Further explanation can be found [here][Ref3]

[Ref2]: https://www.machinelearningplus.com/nlp/cosine-similarity/
[Ref3]: https://towardsdatascience.com/introduction-to-word-embedding-and-word2vec-652d0c2060fa
[Ref4]: https://arxiv.org/pdf/1301.3781.pdf

### i. CBOW

This [algorithm][Ref5] operates in a similar manner as the the traditional Bag of Words algorithm, but creates a distributed representation of the text documents that predict inter-similarity of documents and the likelihood a word will appear adjacent to a specified one. This gives us the ability to maintain context by predicting what words may lie adjacent to one another given a certain input.

**This algorithm is feed-forward and very fast to train and execute.**

[Ref5]: https://cs.stanford.edu/~quocle/paragraph_vector.pdf

### ii. SkipGram

I highly suggest reading this [resource by Chris McCormick][Ref6] that delves deep into how the SkipGram algorithm works.

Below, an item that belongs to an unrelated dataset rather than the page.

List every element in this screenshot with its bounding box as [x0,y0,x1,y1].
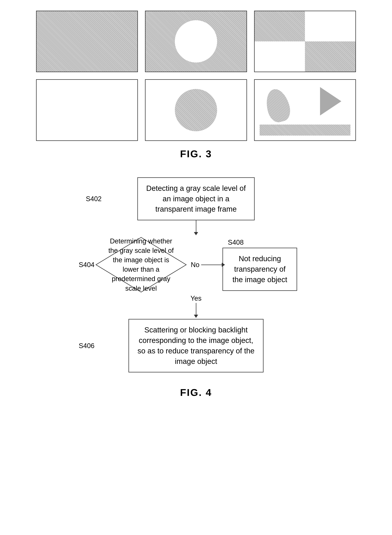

The primary point I would like to make in this notebook is that, generally, SkipGram is much slower than CBOW, but considered more accurate with infrequent words. In the case of smaller datasets, the performance differential may not be as drastic. 

[Ref6]: http://mccormickml.com/2016/04/19/word2vec-tutorial-the-skip-gram-model/

# 2. Doc2Vec

The [Doc2Vec][Ref4] algorithm is an extension of Word2Vec.

It proposes a paragraph vector; An unsupervised algorithm that learns fixed-length feature representations from variable length documents. 

Just like in Word2Vec, this distributed representation attempts to inherit the semantic properties of words such that “red” and “colorful” are more similar to each other than they are to “river” or “governance.” 

The additional paragraph vector takes into consideration the ordering of words within a narrow context, similar to an n-gram model. The combined result is much more effective than a bag-of-words or bag-of-n-grams model because it:
 - Generalizes better
 - Has a lower dimensionality
 - Consumes less memory than Word2Vec, as a a result of not needing to store word vectors

[Ref4]: https://medium.com/scaleabout/a-gentle-introduction-to-doc2vec-db3e8c0cce5e

# 3. GloVe

Whereas Word2Vec/Doc2Vec are ***predictive*** models, [GloVe][Ref8] is **count-based.**

The algorithm itself is much like [LDA (Latent Dirilecht Allocation)][Ref7] - where it generates statistical matrices of word co-occurances in a low dimensional space. However, LDA does not maintain the syntactical linear relationships in the vector space. 

**In a very loose sense of "complexity", think of TF-IDF -> LDA -> GloVe**

GloVe forces the model to learn/retain the linear relationship of the text documents based on the co-occurance matrix. It accomplishes this by using a weighted least squares regression model to account for rare terms/low-term frequencies in the documents

[Ref7]: https://ai.stanford.edu/~ang/papers/jair03-lda.pdf
[Ref8]: https://blog.acolyer.org/2016/04/22/glove-global-vectors-for-word-representation/


---

<h1 style="text-align: center;">Summary of Word Embedding Methods:</h1>

- Word2Vec, Doc2Vec, and GloVe all have advantages/disadvantages depending on their applications 
- Common applications of word embeddings are sentiment analysis, text classification, and topic modeling
- Word2Vec captures co-occurence of document terms one window at a time
- Doc2Vec functions similarly, but the additinal paragraph vector allows for more targeted predictive capabilities
- GloVe is much like LDA, but has built-in functionality to maintain syntax of the documents where LDA cannot do so.